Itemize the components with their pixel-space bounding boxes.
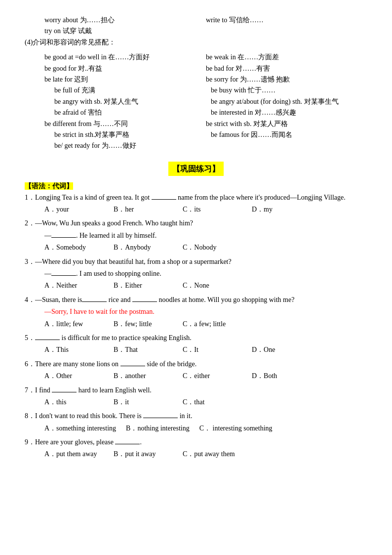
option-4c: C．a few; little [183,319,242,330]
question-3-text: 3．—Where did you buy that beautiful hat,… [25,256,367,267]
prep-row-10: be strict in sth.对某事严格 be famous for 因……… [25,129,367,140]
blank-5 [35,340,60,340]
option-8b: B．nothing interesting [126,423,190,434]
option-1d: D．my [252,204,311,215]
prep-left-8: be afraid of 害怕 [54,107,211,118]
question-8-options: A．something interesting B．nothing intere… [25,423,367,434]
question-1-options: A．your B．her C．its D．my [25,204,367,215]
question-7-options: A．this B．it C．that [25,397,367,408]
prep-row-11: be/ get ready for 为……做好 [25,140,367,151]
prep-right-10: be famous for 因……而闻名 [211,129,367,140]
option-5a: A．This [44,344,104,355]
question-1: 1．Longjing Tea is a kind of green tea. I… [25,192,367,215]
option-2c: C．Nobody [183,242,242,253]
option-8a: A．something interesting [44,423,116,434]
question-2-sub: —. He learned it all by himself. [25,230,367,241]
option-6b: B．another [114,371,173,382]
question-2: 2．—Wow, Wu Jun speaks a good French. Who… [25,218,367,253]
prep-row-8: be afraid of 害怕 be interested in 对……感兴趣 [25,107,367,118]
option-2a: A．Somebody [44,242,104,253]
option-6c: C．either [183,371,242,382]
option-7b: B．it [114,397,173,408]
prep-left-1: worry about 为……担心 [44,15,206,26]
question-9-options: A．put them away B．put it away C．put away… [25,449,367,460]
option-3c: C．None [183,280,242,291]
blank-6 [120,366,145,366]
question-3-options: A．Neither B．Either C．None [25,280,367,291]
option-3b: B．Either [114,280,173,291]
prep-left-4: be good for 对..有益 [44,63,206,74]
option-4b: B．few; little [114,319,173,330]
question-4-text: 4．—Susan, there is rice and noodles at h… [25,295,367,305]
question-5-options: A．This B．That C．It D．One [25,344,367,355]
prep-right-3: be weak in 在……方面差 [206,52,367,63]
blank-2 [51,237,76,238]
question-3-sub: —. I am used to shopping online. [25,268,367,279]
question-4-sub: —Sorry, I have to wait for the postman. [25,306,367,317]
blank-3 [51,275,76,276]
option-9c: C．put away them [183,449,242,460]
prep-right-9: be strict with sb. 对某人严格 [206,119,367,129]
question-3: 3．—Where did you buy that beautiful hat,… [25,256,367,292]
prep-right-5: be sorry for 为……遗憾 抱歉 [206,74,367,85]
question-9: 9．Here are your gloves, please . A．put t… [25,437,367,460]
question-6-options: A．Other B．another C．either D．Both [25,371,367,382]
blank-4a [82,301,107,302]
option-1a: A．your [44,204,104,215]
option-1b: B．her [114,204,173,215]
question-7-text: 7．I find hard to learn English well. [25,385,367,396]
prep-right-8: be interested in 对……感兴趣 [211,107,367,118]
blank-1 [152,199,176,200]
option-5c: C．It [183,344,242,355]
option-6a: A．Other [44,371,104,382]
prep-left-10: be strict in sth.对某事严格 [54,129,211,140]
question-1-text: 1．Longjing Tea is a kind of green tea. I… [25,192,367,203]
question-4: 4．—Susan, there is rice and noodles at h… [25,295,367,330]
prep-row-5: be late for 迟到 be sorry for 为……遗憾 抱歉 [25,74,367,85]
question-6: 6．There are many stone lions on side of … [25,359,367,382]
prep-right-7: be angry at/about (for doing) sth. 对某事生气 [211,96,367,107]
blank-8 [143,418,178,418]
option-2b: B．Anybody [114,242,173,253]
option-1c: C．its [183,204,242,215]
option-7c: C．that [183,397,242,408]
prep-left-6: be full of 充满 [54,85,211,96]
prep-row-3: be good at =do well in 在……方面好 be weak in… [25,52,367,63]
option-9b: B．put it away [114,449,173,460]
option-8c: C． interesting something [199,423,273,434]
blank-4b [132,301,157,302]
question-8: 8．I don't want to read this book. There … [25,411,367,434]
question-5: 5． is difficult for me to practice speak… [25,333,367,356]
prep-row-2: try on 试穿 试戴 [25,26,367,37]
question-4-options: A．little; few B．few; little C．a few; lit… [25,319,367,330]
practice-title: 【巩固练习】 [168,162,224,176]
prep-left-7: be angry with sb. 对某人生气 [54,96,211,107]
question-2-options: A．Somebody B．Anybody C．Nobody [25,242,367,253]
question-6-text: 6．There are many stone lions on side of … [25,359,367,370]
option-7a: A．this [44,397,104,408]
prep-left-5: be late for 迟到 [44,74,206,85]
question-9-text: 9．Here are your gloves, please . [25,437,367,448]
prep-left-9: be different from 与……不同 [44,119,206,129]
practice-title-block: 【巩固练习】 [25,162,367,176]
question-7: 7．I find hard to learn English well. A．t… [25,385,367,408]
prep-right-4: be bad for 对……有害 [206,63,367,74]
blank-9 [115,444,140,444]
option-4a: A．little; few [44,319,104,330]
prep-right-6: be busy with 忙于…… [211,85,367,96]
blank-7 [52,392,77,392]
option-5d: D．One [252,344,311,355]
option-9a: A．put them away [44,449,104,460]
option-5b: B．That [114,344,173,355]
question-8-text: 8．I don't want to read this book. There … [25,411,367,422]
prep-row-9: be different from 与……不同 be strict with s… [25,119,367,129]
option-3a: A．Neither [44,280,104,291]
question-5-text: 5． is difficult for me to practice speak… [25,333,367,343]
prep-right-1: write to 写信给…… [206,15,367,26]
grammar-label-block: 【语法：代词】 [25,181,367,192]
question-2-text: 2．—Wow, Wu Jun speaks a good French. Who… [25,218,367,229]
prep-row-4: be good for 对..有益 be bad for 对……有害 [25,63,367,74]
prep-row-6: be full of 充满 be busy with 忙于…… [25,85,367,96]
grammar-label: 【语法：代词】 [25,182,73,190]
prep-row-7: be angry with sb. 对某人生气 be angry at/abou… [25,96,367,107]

* Work order
Your answer must consist of every line in the listing that contains "Nobody".

* Reply to the task
option-2c: C．Nobody [183,242,242,253]
question-2-options: A．Somebody B．Anybody C．Nobody [25,242,367,253]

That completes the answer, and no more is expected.